- Education: Institut d'optique
- Occupation: Physicist
- Known for: Femtosecond lasers

= Béatrice Chatel =

French physicist, researcher

Béatrice Chatel is a French physicist and researcher specializing in femtosecond lasers. She was awarded an Irène Joliot-Curie Prize in 2005 for her work.

== Life and work ==
In 1993, Chatel graduated from the Institut d'optique Graduate School, sometimes called "SupOptique." She completed her thesis at the Kastler Brossel laboratory and then became a lecturer at the University Toulouse-III-Paul-Sabatier. After a short period at the Applied Optics Laboratory, she began full time research at the Collisions, Aggregates, Reactivity (LCAR) laboratory as a research fellow. Between 2013 and 2014, she was director of the laboratory.

Chatel distinguished herself by developing a laser capable of shaping its pulses in an extremely precise way. Using this tool, researchers can break up molecules in a controlled manner depending on the properties of the laser pulse to which they are subjected.

In addition to her work as a researcher, Chatel was president of the steering committee of the French National Centre for Scientific Research (CNRS) national network of femtosecond technologies, which seeks to promote exchanges among scientific communities that use these lasers. (A femtosecond laser is a beam of light that is sent in pulses that last about one quadrillionth of a second.) Chatel sometimes visits schools to share stories about her work with young people, "especially young girls." She has also worked as a volunteer at a hospital school where she "contrives to distract sick children with her physics lessons."

Chatel was part of the team that created a travelling optics exhibition that became a part of the World Year of Physics in 2005, the same year she was awarded the Irène Joliot-Curie Prize in the young scientist category.

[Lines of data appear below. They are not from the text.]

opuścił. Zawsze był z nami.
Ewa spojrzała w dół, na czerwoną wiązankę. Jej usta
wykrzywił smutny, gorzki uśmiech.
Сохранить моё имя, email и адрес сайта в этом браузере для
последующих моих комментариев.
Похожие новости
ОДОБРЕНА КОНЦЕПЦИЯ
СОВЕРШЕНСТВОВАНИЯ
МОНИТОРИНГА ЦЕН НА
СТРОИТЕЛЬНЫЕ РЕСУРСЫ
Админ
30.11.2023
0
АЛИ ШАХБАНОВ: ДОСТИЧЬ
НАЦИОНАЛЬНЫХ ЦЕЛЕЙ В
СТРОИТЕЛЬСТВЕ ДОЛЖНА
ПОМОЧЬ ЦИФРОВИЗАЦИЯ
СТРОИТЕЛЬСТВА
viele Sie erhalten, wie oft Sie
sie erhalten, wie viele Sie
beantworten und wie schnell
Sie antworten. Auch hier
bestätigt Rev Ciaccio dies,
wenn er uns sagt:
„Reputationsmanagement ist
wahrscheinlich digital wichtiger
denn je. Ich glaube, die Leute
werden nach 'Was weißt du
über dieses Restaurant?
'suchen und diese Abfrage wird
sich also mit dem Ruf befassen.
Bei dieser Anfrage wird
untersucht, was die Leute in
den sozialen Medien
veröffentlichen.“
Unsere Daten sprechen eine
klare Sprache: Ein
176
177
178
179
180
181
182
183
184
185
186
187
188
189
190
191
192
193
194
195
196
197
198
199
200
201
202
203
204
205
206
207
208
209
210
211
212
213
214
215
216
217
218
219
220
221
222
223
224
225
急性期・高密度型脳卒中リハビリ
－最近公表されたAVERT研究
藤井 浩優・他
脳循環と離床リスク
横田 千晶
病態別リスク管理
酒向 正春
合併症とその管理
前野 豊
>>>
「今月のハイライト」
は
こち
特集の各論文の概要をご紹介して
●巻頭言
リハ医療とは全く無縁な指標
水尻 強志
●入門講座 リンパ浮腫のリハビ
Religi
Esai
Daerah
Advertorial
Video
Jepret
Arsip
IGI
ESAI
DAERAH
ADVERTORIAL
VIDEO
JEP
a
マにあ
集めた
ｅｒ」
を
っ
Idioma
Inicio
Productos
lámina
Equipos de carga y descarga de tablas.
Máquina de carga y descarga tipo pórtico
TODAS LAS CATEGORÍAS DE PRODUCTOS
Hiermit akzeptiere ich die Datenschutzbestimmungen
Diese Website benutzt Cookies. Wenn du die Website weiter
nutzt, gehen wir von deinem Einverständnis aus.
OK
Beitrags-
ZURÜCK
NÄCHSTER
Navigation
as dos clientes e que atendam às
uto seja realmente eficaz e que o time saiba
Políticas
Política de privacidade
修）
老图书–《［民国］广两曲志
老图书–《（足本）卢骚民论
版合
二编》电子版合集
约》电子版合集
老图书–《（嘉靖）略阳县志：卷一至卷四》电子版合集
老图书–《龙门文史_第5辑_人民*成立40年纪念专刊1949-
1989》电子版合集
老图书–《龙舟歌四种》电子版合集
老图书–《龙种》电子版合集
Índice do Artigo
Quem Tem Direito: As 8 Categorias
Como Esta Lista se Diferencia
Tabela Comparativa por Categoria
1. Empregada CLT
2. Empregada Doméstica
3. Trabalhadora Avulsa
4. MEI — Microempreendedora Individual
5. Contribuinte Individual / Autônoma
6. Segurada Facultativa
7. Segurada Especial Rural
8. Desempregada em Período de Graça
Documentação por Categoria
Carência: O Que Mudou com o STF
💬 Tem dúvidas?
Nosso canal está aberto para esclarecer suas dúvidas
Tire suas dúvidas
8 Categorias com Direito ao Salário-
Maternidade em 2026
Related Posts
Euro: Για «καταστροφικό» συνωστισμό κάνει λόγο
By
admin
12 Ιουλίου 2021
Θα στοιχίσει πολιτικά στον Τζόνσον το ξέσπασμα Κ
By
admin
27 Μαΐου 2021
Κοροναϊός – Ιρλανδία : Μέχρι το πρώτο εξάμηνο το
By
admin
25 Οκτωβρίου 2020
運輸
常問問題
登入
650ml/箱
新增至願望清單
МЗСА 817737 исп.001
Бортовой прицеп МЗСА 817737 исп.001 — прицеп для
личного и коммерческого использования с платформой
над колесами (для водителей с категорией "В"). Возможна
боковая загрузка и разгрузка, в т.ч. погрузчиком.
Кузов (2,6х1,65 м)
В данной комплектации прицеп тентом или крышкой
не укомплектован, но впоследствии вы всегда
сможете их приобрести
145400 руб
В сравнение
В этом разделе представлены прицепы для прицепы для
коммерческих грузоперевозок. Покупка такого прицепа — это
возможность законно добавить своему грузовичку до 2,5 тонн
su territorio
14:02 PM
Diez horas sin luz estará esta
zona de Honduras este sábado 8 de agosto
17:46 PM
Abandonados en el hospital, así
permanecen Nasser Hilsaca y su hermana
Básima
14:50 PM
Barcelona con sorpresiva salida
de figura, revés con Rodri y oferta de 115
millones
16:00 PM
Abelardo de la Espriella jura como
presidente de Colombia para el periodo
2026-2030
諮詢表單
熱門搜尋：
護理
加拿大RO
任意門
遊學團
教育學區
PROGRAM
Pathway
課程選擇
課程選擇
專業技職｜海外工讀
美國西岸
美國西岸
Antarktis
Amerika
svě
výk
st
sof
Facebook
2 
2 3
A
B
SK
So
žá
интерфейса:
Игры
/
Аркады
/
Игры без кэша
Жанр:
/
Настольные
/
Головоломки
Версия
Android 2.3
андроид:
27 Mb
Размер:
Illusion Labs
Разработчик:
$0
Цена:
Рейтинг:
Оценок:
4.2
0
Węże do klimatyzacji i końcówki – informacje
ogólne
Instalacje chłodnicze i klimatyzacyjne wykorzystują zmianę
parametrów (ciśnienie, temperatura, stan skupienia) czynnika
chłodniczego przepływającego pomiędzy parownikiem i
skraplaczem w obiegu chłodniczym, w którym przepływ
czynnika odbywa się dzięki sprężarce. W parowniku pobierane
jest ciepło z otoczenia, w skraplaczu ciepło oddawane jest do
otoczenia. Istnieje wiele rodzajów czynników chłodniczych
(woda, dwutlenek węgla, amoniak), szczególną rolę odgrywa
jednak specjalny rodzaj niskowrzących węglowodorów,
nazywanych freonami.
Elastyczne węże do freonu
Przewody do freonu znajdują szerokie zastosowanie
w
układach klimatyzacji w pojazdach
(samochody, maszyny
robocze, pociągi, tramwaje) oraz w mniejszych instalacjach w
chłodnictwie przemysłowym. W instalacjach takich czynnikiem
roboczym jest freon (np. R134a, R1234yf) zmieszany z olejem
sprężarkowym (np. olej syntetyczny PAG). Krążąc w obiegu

== Selected publications ==

- Chatel, Béatrice, Jérôme Degert, Sabine Stock, and Bertrand Girard. "Competition between sequential and direct paths in a two-photon transition." Physical Review A 68, no. 4 (2003): 041402.
- Chatel, Béatrice, Jérôme Degert, and Bertrand Girard. "Role of quadratic and cubic spectral phases in ladder climbing with ultrashort pulses." Physical Review A 70, no. 5 (2004): 053414.
- Monmayrant, Antoine, Béatrice Chatel, and Bertrand Girard. "Real time quantum state holography using coherent transients." Optics communications 264, no. 2 (2006): 256-263.
- Chatel, Béatrice, Damien Bigourd, Sébastien Weber, and Bertrand Girard. "Coherent control of spin–orbit precession with shaped laser pulses." Journal of Physics B: Atomic, Molecular and Optical Physics 41, no. 7 (2008): 074023.
- Monmayrant, Antoine, Sébastien Weber, and Béatrice Chatel. "A newcomer's guide to ultrashort pulse shaping and characterization." Journal of Physics B: Atomic, Molecular and Optical Physics 43, no. 10 (2010): 103001.

== Distinctions ==

- 2005: Bronze Medal, CNRS
- 2005: Irène Joliot-Curie Prize, young scientist category.